Quant au suiveur, jamais vraiment visible, c'était un solitaire qui habitait le quartier, quelque peu maniaque, vieux garçon, qui cherchait à s'occuper d'une manière ou d'une autre. Nous le savons, la plupart du temps les oisifs s'ennuient. Dans le quartier il n'avait pas mauvaise réputation, au contraire, on le trouvait gentil et timide. Il aurait presque inspiré de la compassion.
Des témoins attestent avoir vu clairement l'homme étrange suivre les deux femmes de manière évidente rue Cortot, à proximité de locaux de « la commune libre de Montmartre ». Effectivement elles sont passées par là.
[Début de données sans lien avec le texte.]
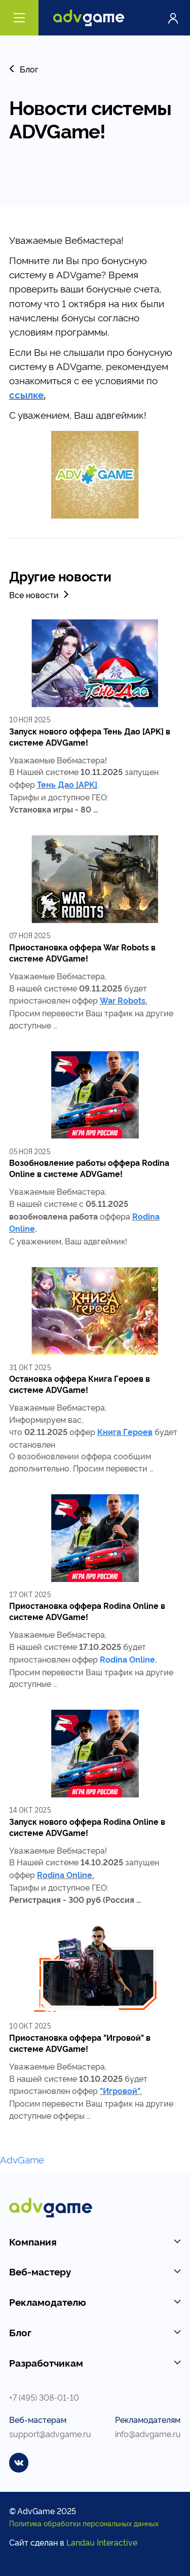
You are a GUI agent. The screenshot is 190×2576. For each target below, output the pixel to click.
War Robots (122, 1000)
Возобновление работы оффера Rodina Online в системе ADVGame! (89, 1168)
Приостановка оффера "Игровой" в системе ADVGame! (79, 2043)
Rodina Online (127, 1659)
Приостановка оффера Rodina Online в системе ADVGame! (87, 1611)
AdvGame (22, 2159)
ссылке (26, 394)
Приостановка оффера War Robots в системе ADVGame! (82, 952)
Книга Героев (125, 1431)
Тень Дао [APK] (67, 784)
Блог (24, 69)
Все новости (40, 594)
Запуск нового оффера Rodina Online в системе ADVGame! (87, 1827)
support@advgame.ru (50, 2433)
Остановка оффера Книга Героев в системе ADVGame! (79, 1384)
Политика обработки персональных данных (84, 2523)
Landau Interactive (101, 2542)
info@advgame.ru (148, 2433)
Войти (173, 18)
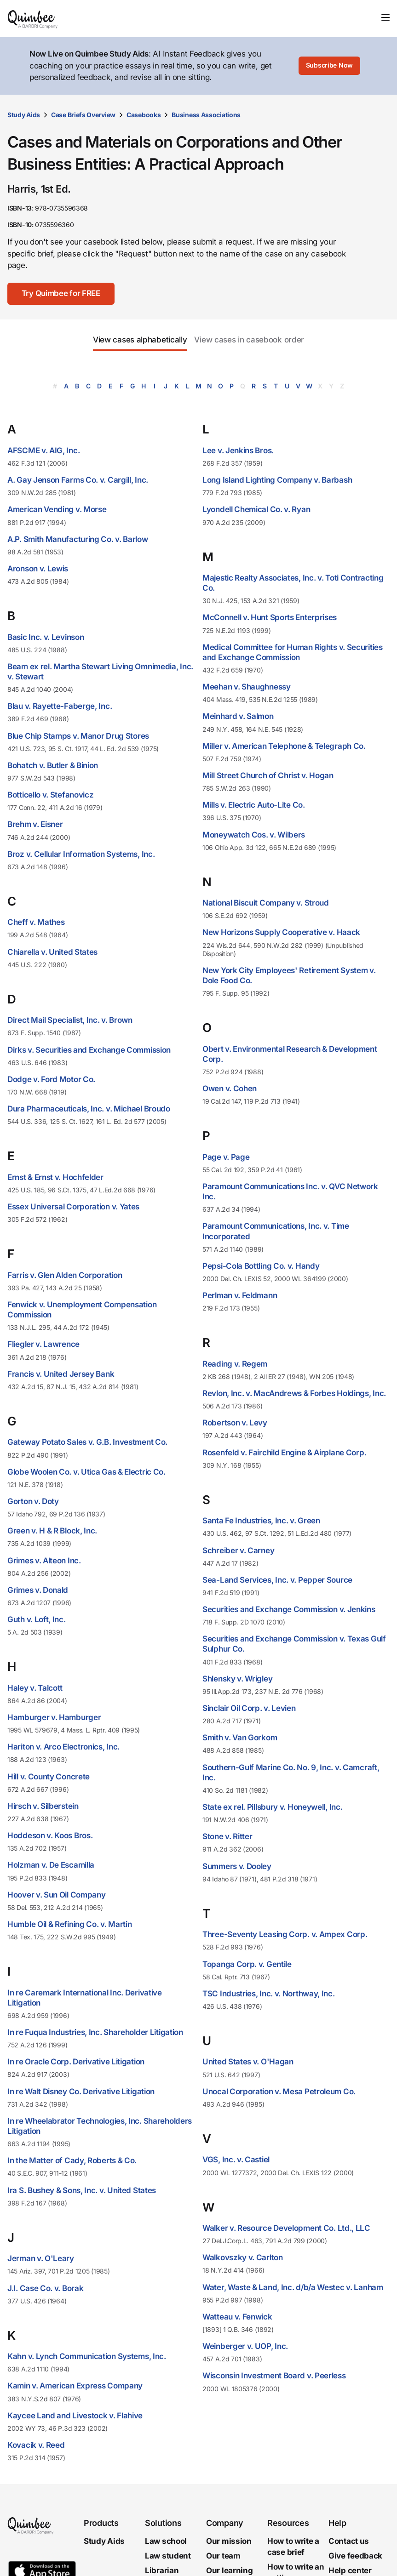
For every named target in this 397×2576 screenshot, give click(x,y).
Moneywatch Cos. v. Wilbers (253, 834)
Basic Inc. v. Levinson (45, 637)
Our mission (229, 2541)
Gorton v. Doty (33, 1501)
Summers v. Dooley (236, 1866)
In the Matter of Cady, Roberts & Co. (72, 2160)
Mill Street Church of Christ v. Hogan (268, 775)
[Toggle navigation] (385, 17)
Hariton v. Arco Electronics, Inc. (63, 1746)
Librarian (161, 2570)
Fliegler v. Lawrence (43, 1344)
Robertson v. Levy (234, 1422)
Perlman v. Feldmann (239, 1295)
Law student (168, 2555)
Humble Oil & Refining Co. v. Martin (69, 1924)
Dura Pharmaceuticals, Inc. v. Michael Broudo (88, 1108)
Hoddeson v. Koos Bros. (49, 1835)
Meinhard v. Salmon (238, 716)
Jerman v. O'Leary (40, 2258)
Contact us (348, 2541)
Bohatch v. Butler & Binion (52, 765)
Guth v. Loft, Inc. (36, 1619)
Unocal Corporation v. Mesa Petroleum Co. (279, 2091)
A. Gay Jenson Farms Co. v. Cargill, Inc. (77, 479)
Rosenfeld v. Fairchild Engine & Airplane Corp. (284, 1452)
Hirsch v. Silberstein (43, 1806)
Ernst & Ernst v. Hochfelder (55, 1177)
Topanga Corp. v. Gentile (247, 1964)
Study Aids (23, 115)
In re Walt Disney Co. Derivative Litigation (81, 2091)
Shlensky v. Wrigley (237, 1678)
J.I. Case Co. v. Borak (45, 2288)
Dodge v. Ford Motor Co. (51, 1079)
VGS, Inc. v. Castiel (236, 2159)
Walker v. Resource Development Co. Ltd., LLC (286, 2228)
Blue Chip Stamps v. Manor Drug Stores (78, 736)
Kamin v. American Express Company (75, 2385)
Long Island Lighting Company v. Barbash (277, 479)
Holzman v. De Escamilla (50, 1864)
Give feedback (355, 2555)
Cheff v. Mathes (36, 922)
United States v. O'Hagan (247, 2061)
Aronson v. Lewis (37, 568)
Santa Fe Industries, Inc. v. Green (261, 1520)
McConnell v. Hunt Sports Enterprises (269, 617)
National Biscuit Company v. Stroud (265, 902)
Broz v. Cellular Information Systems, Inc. (81, 854)
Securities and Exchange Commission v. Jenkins (288, 1609)
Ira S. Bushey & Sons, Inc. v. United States (81, 2190)
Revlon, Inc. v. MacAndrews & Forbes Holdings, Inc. (294, 1393)
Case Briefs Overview (83, 115)
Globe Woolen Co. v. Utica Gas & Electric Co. (86, 1471)
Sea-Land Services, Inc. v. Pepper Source (277, 1579)
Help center (350, 2570)
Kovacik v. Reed (36, 2445)
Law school (166, 2541)
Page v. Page (225, 1157)
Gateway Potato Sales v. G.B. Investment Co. (87, 1442)
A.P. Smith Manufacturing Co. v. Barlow (77, 539)
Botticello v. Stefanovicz (50, 794)
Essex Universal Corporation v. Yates (73, 1206)
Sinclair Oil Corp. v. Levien (249, 1708)
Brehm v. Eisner (35, 824)
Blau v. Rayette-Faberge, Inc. (59, 706)
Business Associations (206, 115)
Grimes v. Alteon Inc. (44, 1560)
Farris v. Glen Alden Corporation (64, 1275)
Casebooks (144, 115)
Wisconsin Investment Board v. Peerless (274, 2375)
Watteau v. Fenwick (237, 2316)
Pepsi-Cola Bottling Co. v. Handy (260, 1266)
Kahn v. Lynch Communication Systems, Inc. (86, 2356)
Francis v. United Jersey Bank (60, 1374)
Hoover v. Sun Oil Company (56, 1894)
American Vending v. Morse (57, 509)
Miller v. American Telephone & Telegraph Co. (284, 746)
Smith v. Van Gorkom (239, 1737)
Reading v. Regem (234, 1363)
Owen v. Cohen (229, 1088)
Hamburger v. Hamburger (54, 1717)
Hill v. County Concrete (48, 1776)
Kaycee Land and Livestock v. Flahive (75, 2415)
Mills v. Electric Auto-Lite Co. (253, 804)
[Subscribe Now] (329, 66)
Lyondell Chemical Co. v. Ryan (256, 509)
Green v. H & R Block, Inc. (52, 1530)
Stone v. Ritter (227, 1836)
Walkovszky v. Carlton (242, 2257)
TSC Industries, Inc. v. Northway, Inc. (268, 1993)
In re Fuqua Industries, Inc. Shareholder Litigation (95, 2032)
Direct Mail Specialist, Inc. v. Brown (69, 1020)
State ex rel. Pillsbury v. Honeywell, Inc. (272, 1807)
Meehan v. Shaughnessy (246, 686)
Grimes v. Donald (37, 1590)
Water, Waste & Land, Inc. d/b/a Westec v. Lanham (292, 2287)
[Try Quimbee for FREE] (61, 294)
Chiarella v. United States (52, 952)
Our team (223, 2555)
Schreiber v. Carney (238, 1550)
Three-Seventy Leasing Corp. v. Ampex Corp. (284, 1934)
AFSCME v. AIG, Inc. (43, 450)
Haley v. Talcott (35, 1688)
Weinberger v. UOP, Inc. (245, 2346)
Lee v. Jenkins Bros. (238, 450)
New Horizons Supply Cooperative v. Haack (281, 932)
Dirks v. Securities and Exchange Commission (89, 1049)
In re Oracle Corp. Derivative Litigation (75, 2061)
Nous en avons des traces picturales.
Qu'est-ce donc qui se tramait derrière tout cela ? Il y avait de sérieuses raisons d'enquêter et de les suspecter, d'autant que ces trois-là rôdaient du côté du de l'établissement louche et surveillé « le Lapin Agile » ainsi qu'en témoigne une autre source dont nous avons la trace en peinture.
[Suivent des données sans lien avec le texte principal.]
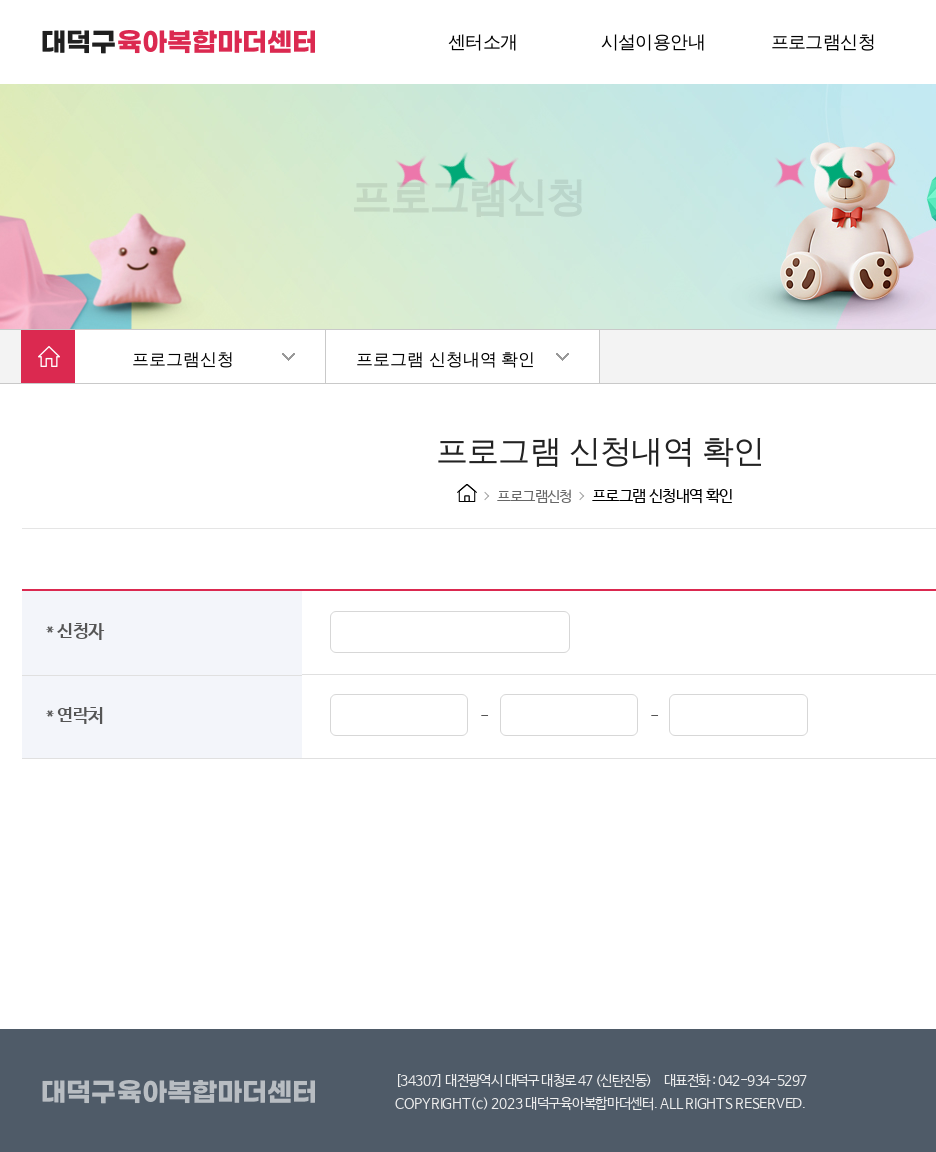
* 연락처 (79, 716)
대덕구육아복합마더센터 (182, 1093)
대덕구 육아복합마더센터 (180, 42)
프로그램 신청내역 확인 (445, 359)
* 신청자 (79, 632)
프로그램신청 (183, 359)
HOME (467, 493)
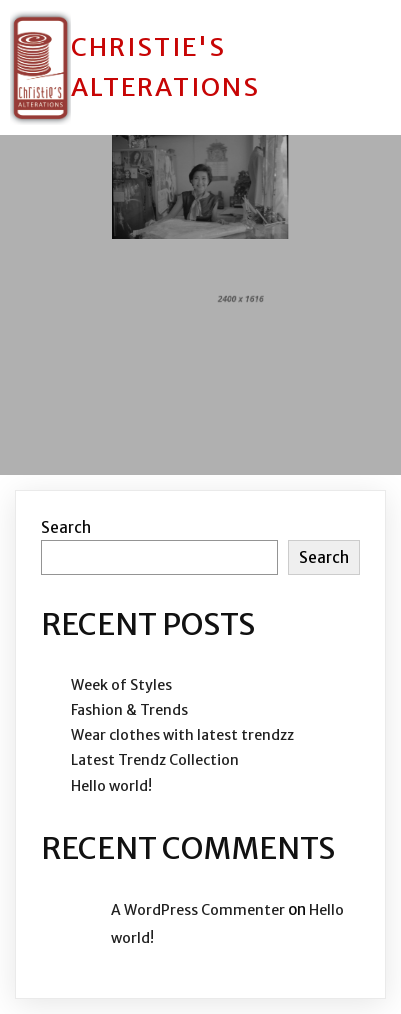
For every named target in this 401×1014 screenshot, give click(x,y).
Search (66, 527)
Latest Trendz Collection (155, 760)
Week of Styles (121, 685)
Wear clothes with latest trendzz (182, 735)
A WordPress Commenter (198, 910)
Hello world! (111, 786)
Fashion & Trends (129, 710)
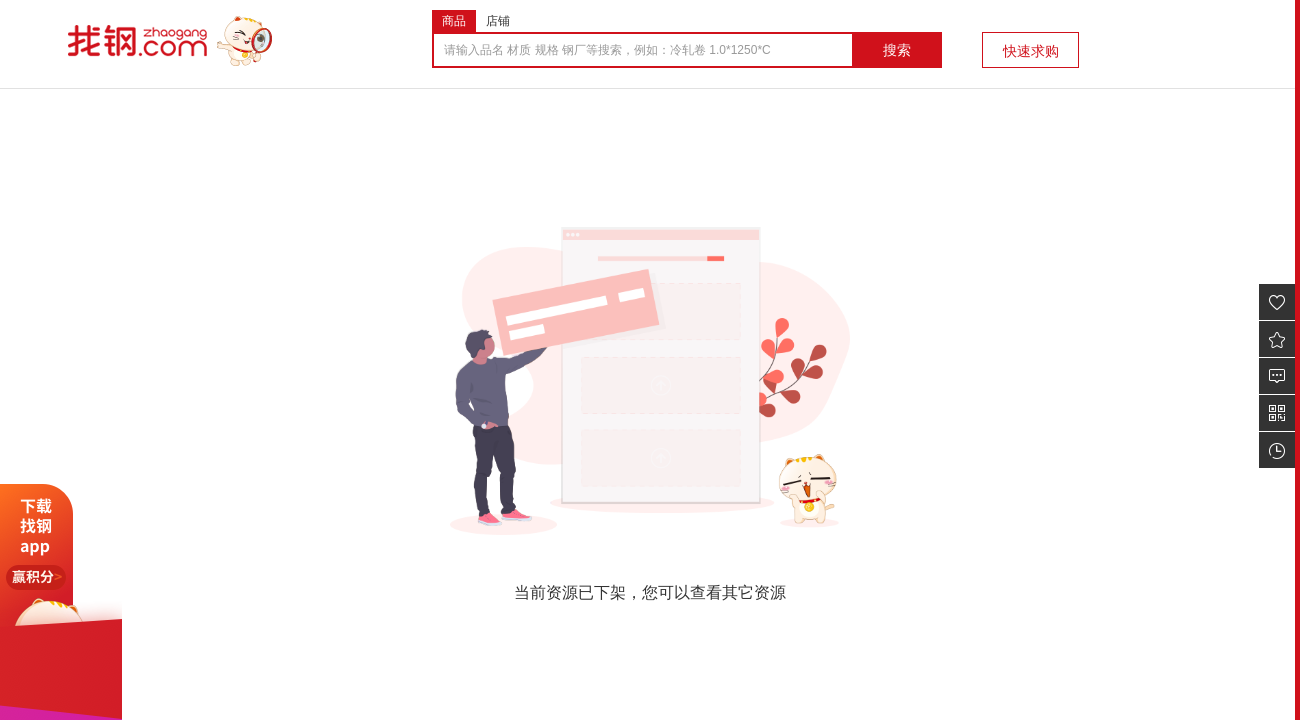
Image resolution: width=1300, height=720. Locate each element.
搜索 (897, 50)
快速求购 (1031, 51)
Ce sont toujours elles, et manifestement on devine l'homme étrange derrière tout cela. Des personnes dignes de confiance les ont vus dans cet établissement où se réunit ce groupe subversif des « antigrattecielistes ». Il convenait de se méfier de toute cette racaille d'artistes dangereux.
Les investigations approfondies que, nous gendarmes, avons menées subséquemment et conséquemment montrent des indices concordants recueillis par nos services compétents. Il appert de manière péremptoire, définitive et inattaquable que nous n'avons pas tort dans nos conclusions. À savoir :
Le suspect que nous suspectons avec suspicion est effectivement entré en contact rapproché avec lesdites personnes féminines figurant sur les documents colorés versés au dossier. Nous en avons pour preuve la pièce dénommée : « 18e arrondissement rue du Mont-Cenis » où on peut enfin apercevoir les visages des deux personnes considérées de sexe féminin.
Effectivement force est de constater qu'elles ont des visages pas tibulaires, mais presque. Dans le langage courant nous dirions : « Elles ont de belles têtes de malhonnêtes ». (C'est dans un souci de compréhension que nous utilisons un vocabulaire non professionnel digne d'une personne lambda).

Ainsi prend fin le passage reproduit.